Dizem as más línguas que é porque Ross é judeu como Albright e Kissinger. Assim agrada a AIPAC e seria bem-vindo em Tel Aviv onde a extrema-direita reina.
"Mas e os direitos palestinos? Quem vai cuidar?" perguntou um negociador da paz.
John Kerry? Talvez. Casado com a luso-moçambicana Maria Teresa Thierstein Simões-Ferreira -  ex-esposa do milionário Heinz naturalizada estadunidense - Kerry é católico praticante. Teresa também, além de filantrópica que defende causas importantes, sem controvérsia.
Mas voltando a Obama e à visita no Oriente Médio, estava programado que o lado oriental da Linha Verde ele só veria do alto e rápido.
Mesmo assim, esperava-se que ele olhasse para baixo e visse o muro da vergonha, a Cisjordânia entrecortada de colônias e de barragens.
Para compensar estas imagens intragáveis, os israelenses têm sempre um coringa na manga. O museu Yad Vashem Holocausto, onde exibem ao visitante uma foto do velho Grande Mufti de Jerusalém com Adolf Hitler. É a maneira insidiosa que encontraram de contaminar todo palestino com o nazismo até essa foto ser tirada de lá.
Tentam assim esconder que os palestinos lutaram ao lado dos britânicos na Segunda Guerra Mundial. Em troca da liberdade que nunca alcançaram.

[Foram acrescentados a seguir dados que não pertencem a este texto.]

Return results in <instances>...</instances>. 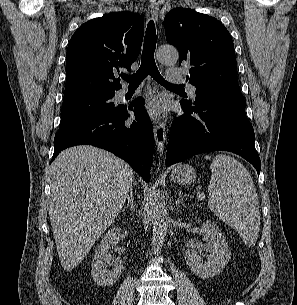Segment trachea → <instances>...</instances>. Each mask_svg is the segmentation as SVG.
I'll return each instance as SVG.
<instances>
[{
    "label": "trachea",
    "instance_id": "trachea-1",
    "mask_svg": "<svg viewBox=\"0 0 297 305\" xmlns=\"http://www.w3.org/2000/svg\"><path fill=\"white\" fill-rule=\"evenodd\" d=\"M156 30L153 21L148 23L144 38L141 65L139 70L133 75H122V79L129 83V86H138L148 75L164 87H182L167 82L159 73L154 59L156 48Z\"/></svg>",
    "mask_w": 297,
    "mask_h": 305
}]
</instances>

Mas como Deus é grande, a visita presidencial terminava realmente em Belém. O presidente da Autoridade Palestina acompanhou Barack Obama e John Kerry à Basílica da Natividade, onde os dois homens passaram vinte minutos observando detalhes.
Pergunto-me se Obama lembrou-se que votou contra a Basílica ser tombada pela Unesco no dia 29 de junho de 2012... atendendo demanda do governo israelense.

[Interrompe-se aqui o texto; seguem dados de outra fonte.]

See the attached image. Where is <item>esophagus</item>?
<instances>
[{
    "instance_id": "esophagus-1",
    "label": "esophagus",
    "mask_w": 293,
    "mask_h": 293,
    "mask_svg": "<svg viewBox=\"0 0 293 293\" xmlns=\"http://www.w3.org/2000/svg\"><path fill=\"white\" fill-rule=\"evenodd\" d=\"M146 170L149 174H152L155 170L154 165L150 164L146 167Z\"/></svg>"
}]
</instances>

Na saída, o helicóptero os esperava para transportá-los ao aeroporto Ben Gurion sem que Kelly e Obama pisassem em mais um palmo da Cisjordânia antes de seguirem viagem para a Jordânia.
Mas como Deus escreve certo por linhas tortas, uma tempestade de areia impediu que decolassem e os dois convidados de honra foram obrigados a ir para o aeroporto de carro.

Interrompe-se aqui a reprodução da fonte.